Civilians have been urged to flee the heavy shelling there that has laid waste to towns and complicated evacuation efforts.

The defence ministry in Moscow said Saturday that Russian forces had destroyed an ammunition depot in the Dnipro region, and struck 85 Ukrainian military targets in the previous 24 hours.

“There is no secret – the battle for Donbas will be decisive. What we have already experienced – all this horror – it can multiply,” warned Luhansk regional governor Sergiy Gaiday.

In the south, the Black Sea port city of Odessa braced for rocket attacks, imposing a weekend curfew.

Residents and Ukrainian officials returning after a Russian withdrawal from an area near Kyiv, meanwhile, were taking stock of the scale of the devastation.

Bucha – where authorities say hundreds were killed, some with their hands bound – has become a byword for the brutality allegedly inflicted under Russian occupation.

But Zelenskyy warned worse was being uncovered.

“They have started sorting through the ruins in Borodianka,” northwest of Kyiv, he said. “It is much more horrific there. There are even more victims of Russian occupiers.”

Conflict in the area has wrought massive destruction and bodies are only now being retrieved, with 27 recovered from two destroyed buildings, according to Prosecutor General Iryna Venediktova.

Fresh allegations also emerged from Obukhovychi, northwest of Kyiv, where villagers told AFP they were used as human shields.

‘Help us now’

Moscow has denied targeting civilians, but growing evidence of atrocities has galvanised Ukraine’s allies in the EU, which has approved an embargo on Russian coal and the closure of its ports to Russian vessels.

The bloc has frozen €30 billion euros in assets from blacklisted Russian and Belarusian individuals and companies, it said yesterday.

It also blacklisted Putin’s two adult daughters and more than 200 others as part of its latest sanctions package, according to an official list.

The United States and Britain had already sanctioned the Russian leader’s daughters.

Borrell has pledged the EU would supply €7.5 million to train Ukrainian prosecutors to investigate war crimes allegedly committed by Russia.

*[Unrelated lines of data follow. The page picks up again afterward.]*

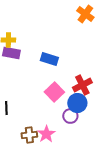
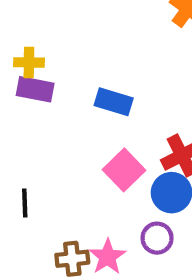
purple circle: (70, 116) -> (157, 238), moved

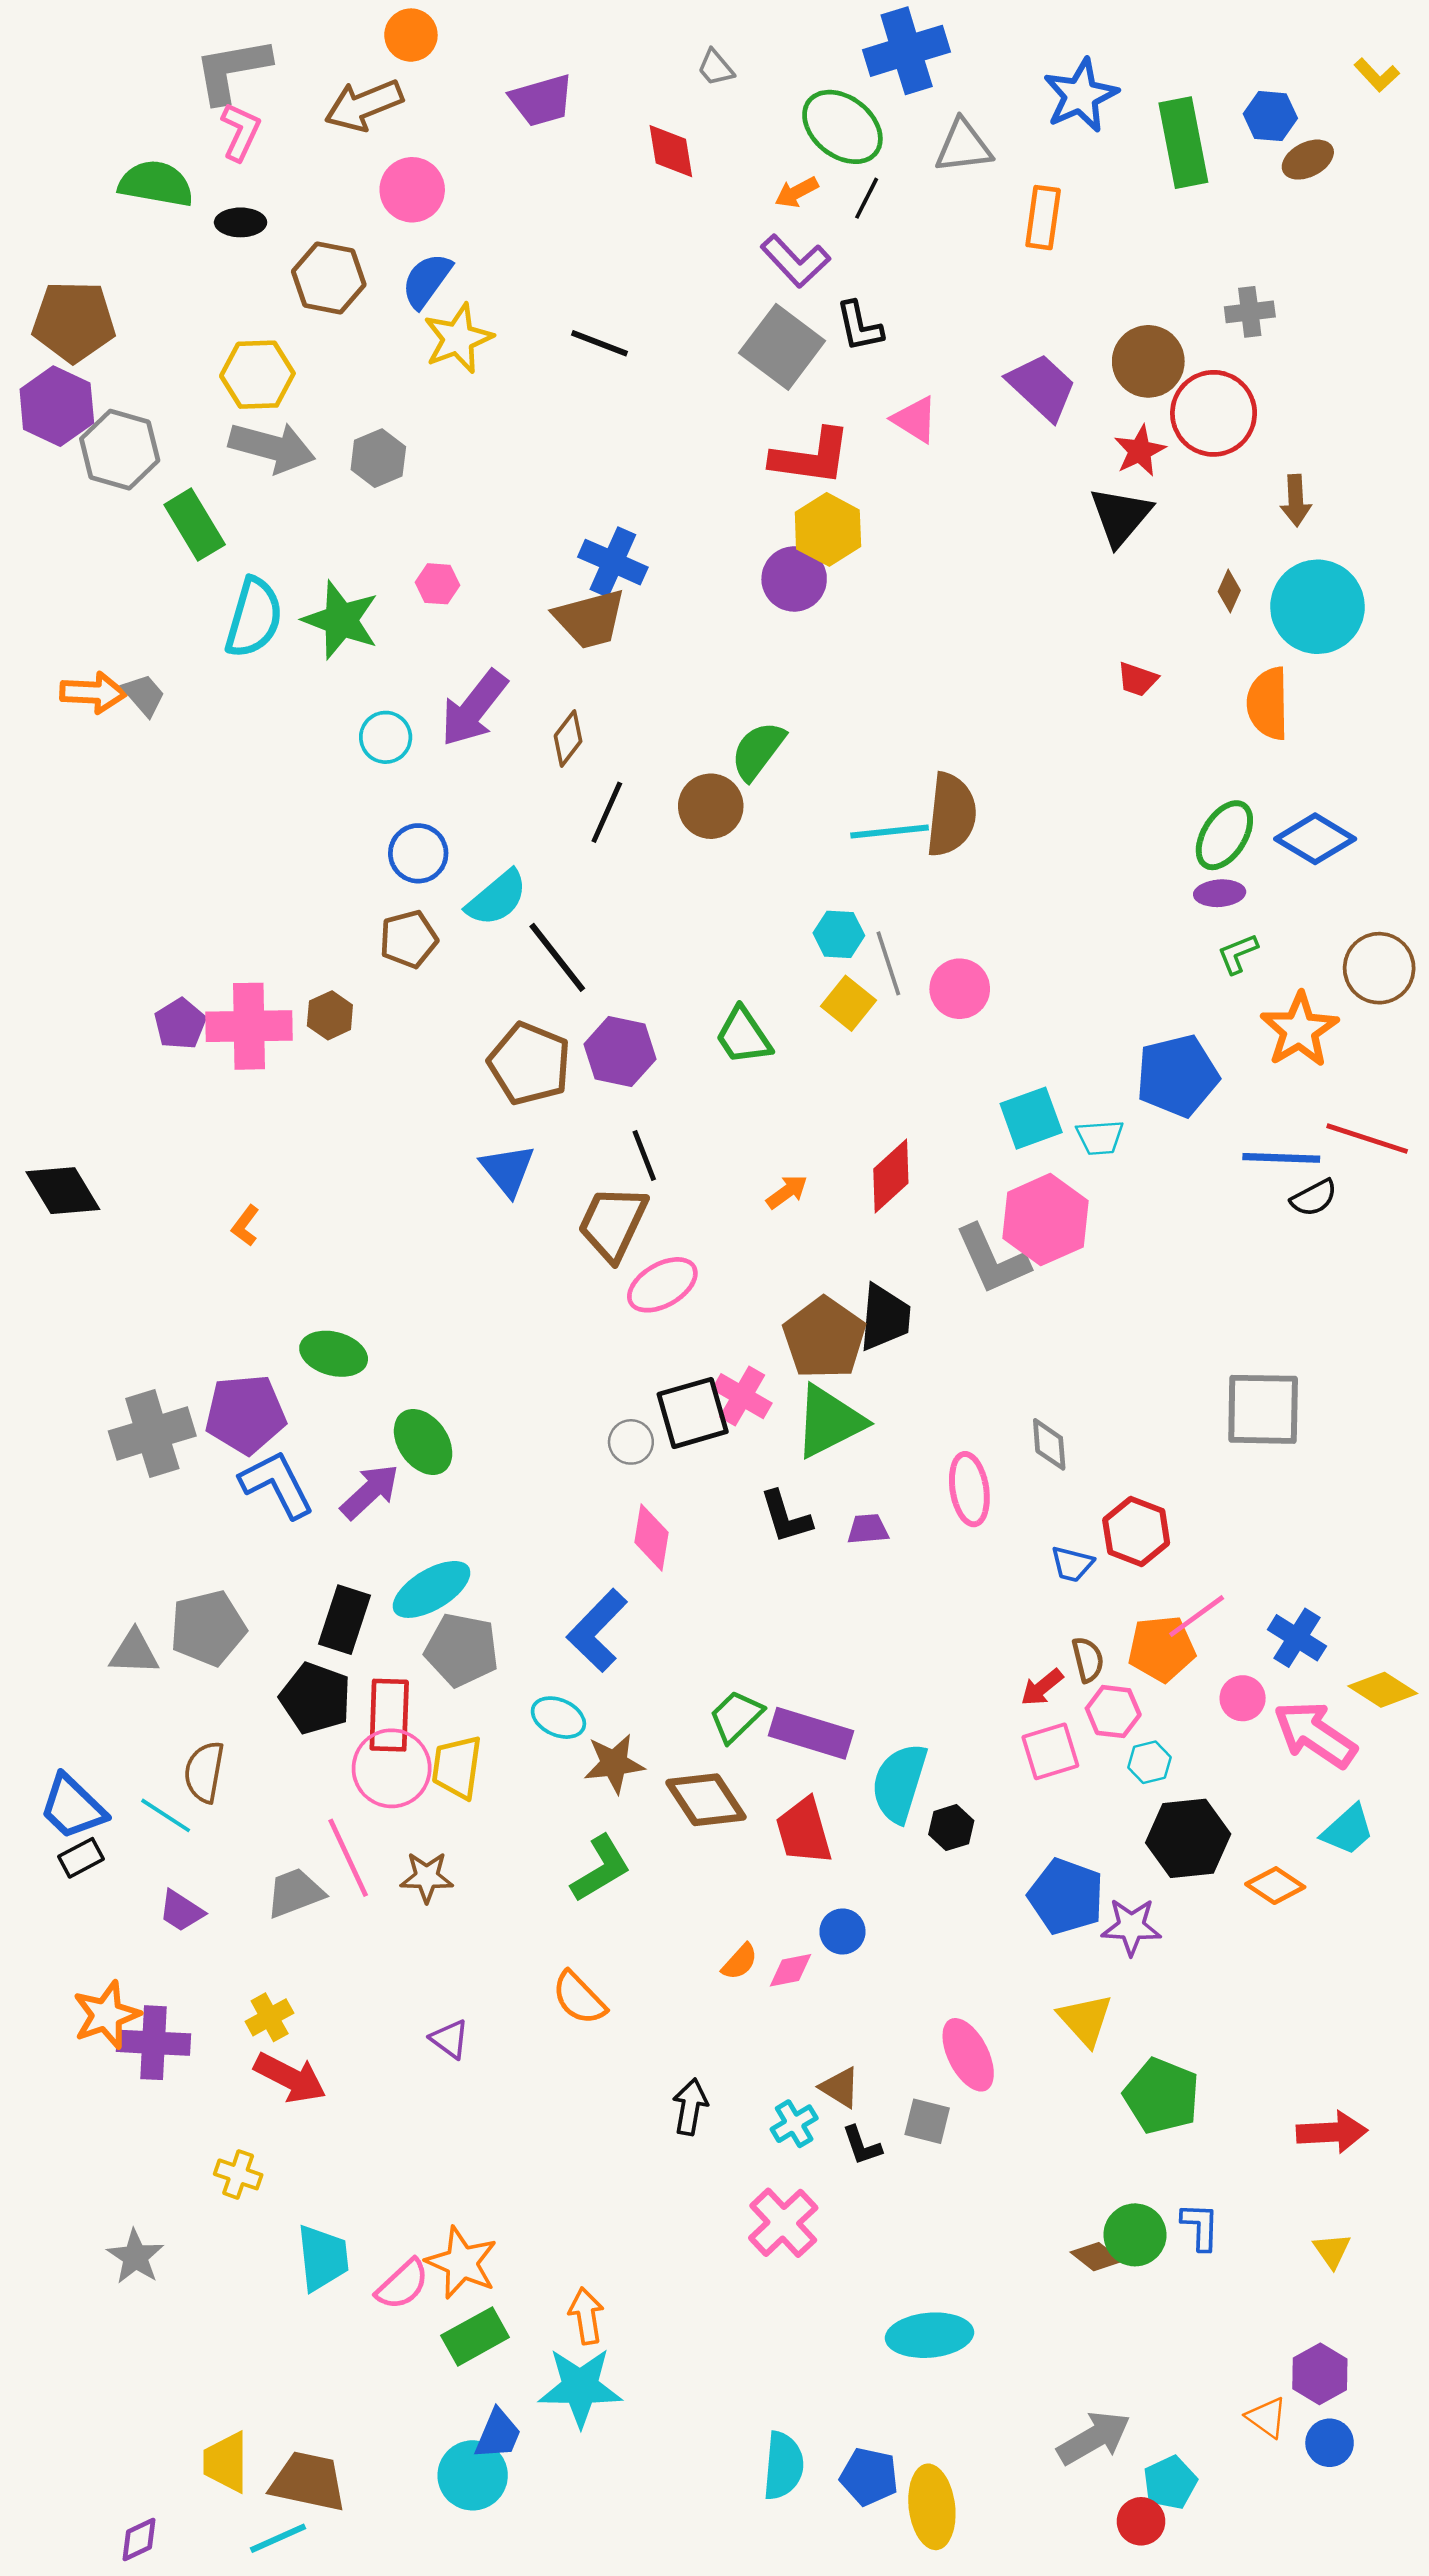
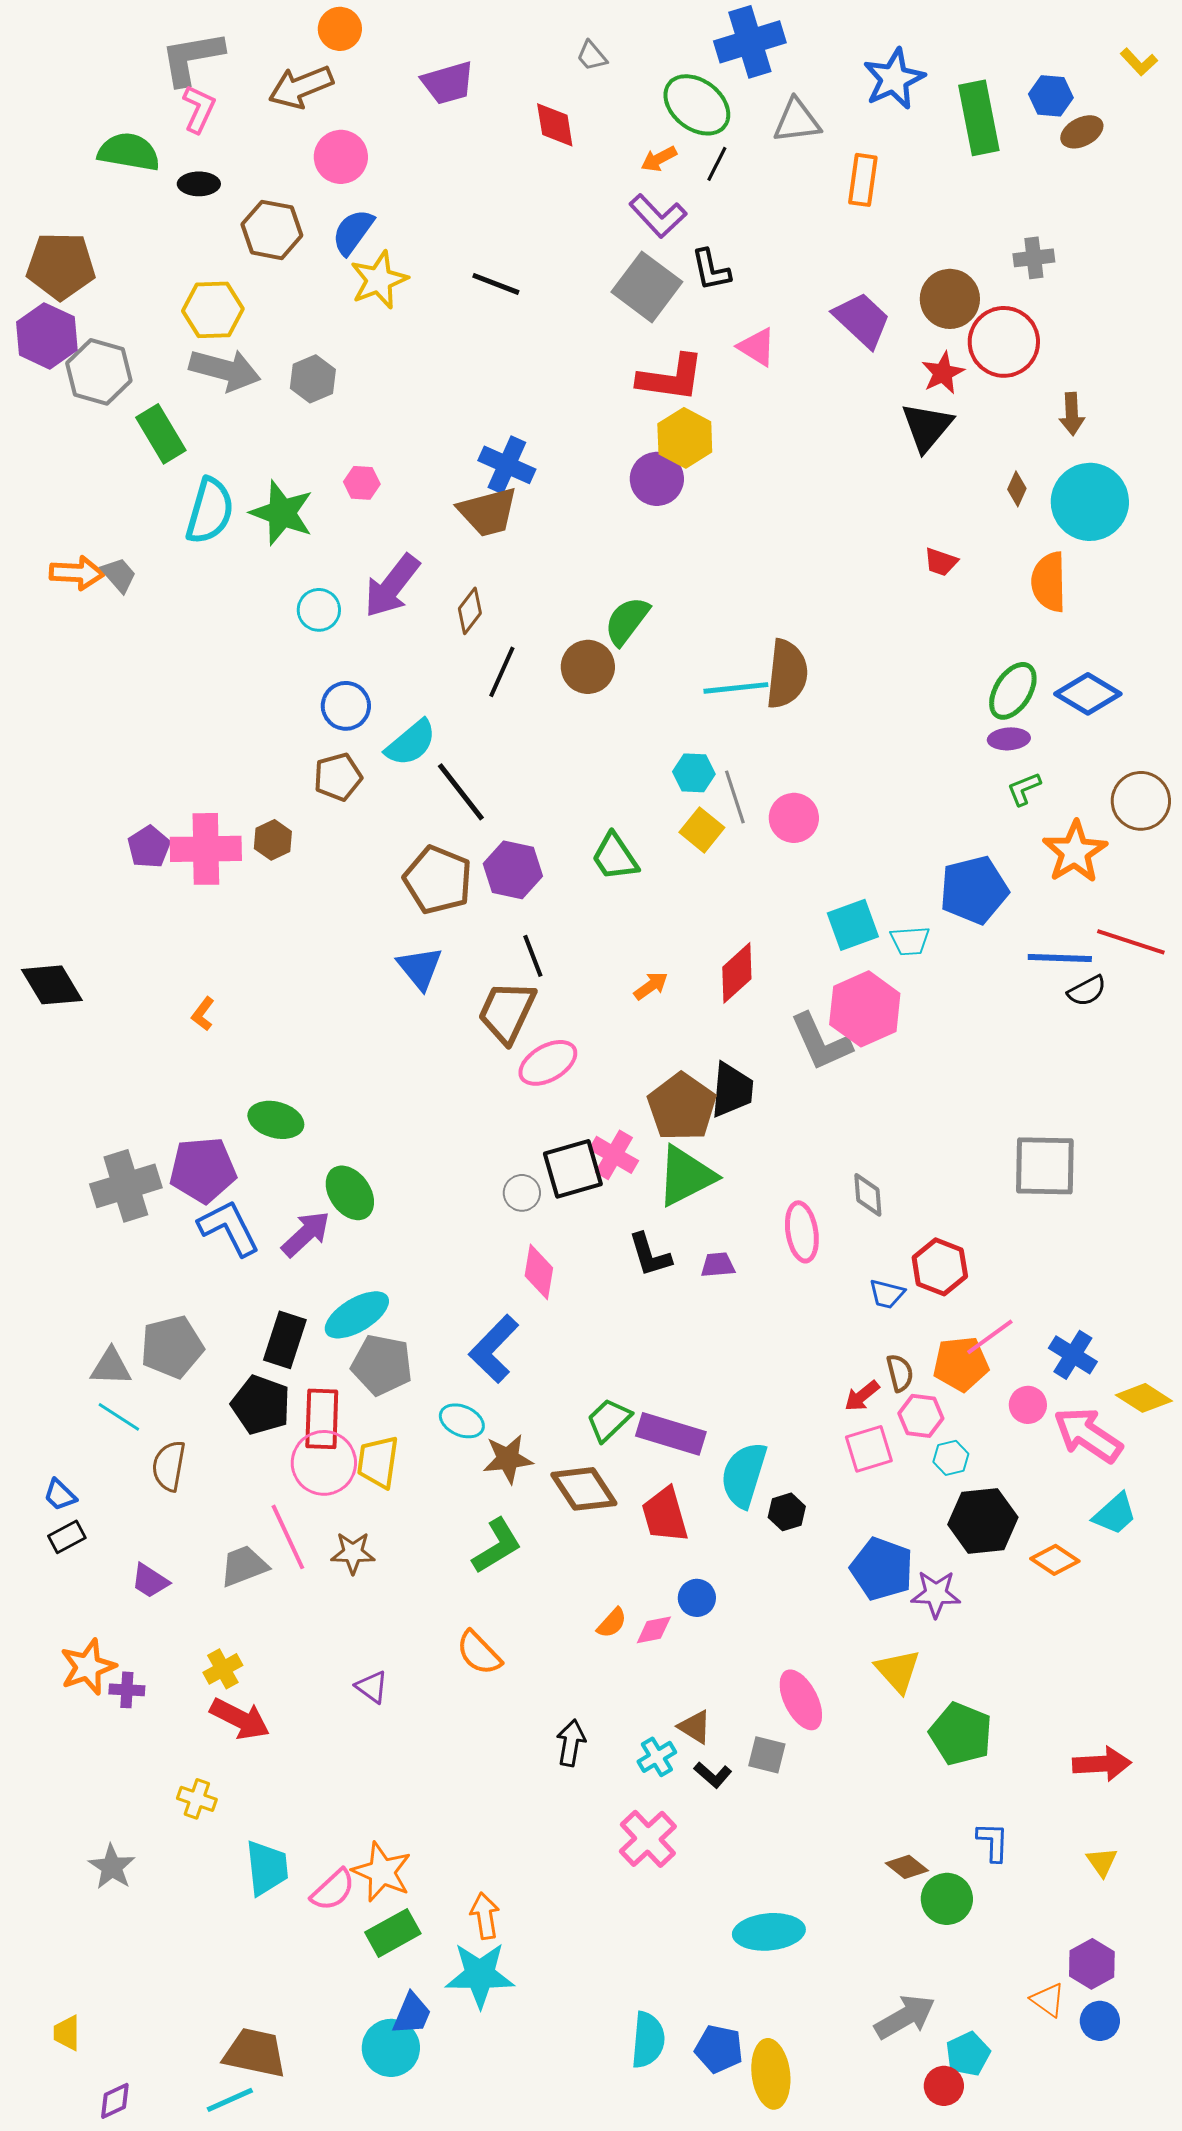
blue trapezoid: (73, 1807) -> (60, 1495), size x0.6
cyan line: (166, 1815) -> (119, 1417), moved
purple cross: (154, 2043) -> (127, 1690), size x0.6
black L-shape: (862, 2145) -> (713, 1775), turned -30
green circle: (1135, 2235) -> (947, 1899), moved
yellow trapezoid: (226, 2462) -> (67, 2033), moved, size x0.7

Ukraine has welcomed new pressure on Moscow, but it continues to push for harsher sanctions and more heavy weaponry.

“Either you help us now – and I’m speaking about days, not weeks – or your help will come too late and many people will die, many civilians will lose their homes, many villages will be destroyed,” foreign minister Dmytro Kuleba said after meeting Nato foreign ministers in Brussels.

British Prime Minister Boris Johnson, on a visit to Kyiv today vowed UK armoured vehicles and anti-ship missiles for Ukraine as he acclaimed its military for “the greatest feat of arms of the 21st century”.

“It is because of President (Volodymyr) Zelensky’s resolute leadership and the invincible heroism and courage of the Ukrainian people that (Vladimir) Putin’s monstrous aims are being thwarted,” he said after meeting Zelensky, according to a Downing Street statement.

Johnson set out extra military aid of 120 armoured vehicles and new anti-ship missile systems, “to support Ukraine in this crucial phase while Russia’s illegal assault continues”, the statement said.

That is on top of UK aid announced Friday of additional Starstreak anti-aircraft missiles and another 800 anti-tank missiles, along with “loitering” drones for “precision strikes” against the Russians. 

Slovakia said it had given Ukraine an S-300 air defence system.

As world powers held a fundraising round for Ukraine, Johnson also promised an extra $500 million via the World Bank.

Johnson said it had been a “privilege” to meet Zelensky in person on his surprise visit, which was not pre-announced in London.

“Ukraine has defied the odds and pushed back Russian forces from the gates of Kyiv, achieving the greatest feat of arms of the 21st century,” he said.

“I made clear today that the United Kingdom stands unwaveringly with them in this ongoing fight, and we are in it for the long run.”

Western companies have joined the bid to isolate Russia, with US video hosting service YouTube blocking the channel of the Russian lower house of parliament. Russian officials warned of reprisals.

As sanctions bite, credit rating agency S and P Global Ratings downgraded Russia’s foreign currency payments rating to “selective default” after Moscow paid a dollar-denominated debt in rubles this week.